The ancient world is obstetrician and mentality. The basilica shape of the cathedral, the cylinder of the baptistery – a collage of the Roman mausoleum and the Holy Sepulcher in Jerusalem – and also the epic relief stories of Nicola Pisano in the baptistery pulpit are »neo-antique«. The west-east encounter, however, creates vibrations. As contemporaries, Buscheto and his successors Rainaldo and Diotisalvi use Romanesque round and Gothic pointed arches only as decorative set pieces. The horizontal Arabic black and white stripes tie the cathedral’s mother ship to the ground. In the apse with which construction began, Buscheto’s leitmotif “sounds” for the first time: blind arches on the ground floor and the arcades above. The trinity of wall, column, arch with its light-shadow effects lifts what is physically important.

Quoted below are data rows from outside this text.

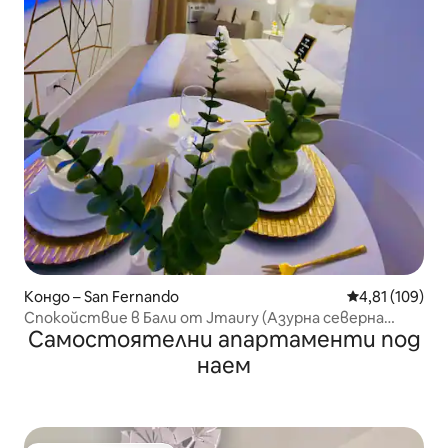
Кондо – San Fernando
Средна оценка
4,81 (109)
Спокойствие в Бали от Jmaury (Азурна северна
Самостоятелни апартаменти под
Пампанга)
наем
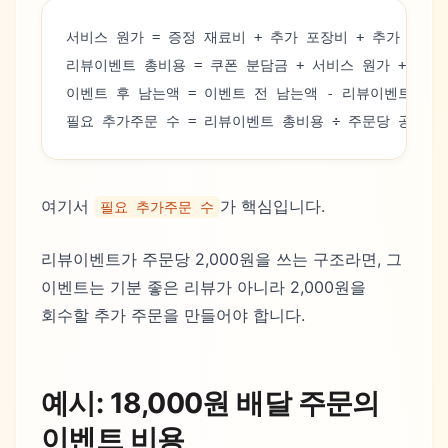
서비스 원가 = 증정 재료비 + 추가 포장비 + 추가 작업
리뷰이벤트 총비용 = 쿠폰 분담금 + 서비스 원가 + 추가
이벤트 후 남는액 = 이벤트 전 남는액 - 리뷰이벤트 총
필요 추가주문 수 = 리뷰이벤트 총비용 ÷ 주문당 공헌이
여기서
가 핵심입니다.
필요 추가주문 수
리뷰이벤트가 주문당 2,000원을 쓰는 구조라면, 그
이벤트는 기분 좋은 리뷰가 아니라 2,000원을
회수할 추가 주문을 만들어야 합니다.
예시: 18,000원 배달 주문의
이벤트 비용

After a long interruption in construction, the Pisans gave the cylinder of the baptistery, the baptistery, a cone at a high altitude. The cemetery, called »Camposanto«, filled with Golgotha earth, uses the sky as a nave with its surrounding halls of fame and frescoes. The campanile, consisting of a compact inner cylinder and the »outer shell« supported by columns, is more than a bell tower. In its misalignment, it tempts those standing below and climbers to strive ring by ring from earth to heaven. Like Stonehenge and the pyramids, Pisa also has a cosmic relationship: the baptistery lies on the longitudinal axis of the cathedral, the tower in the center between the baptistery and the bishop’s palace. »You instinctively feel that the buildings were not placed by chance, but according to a principle of harmony.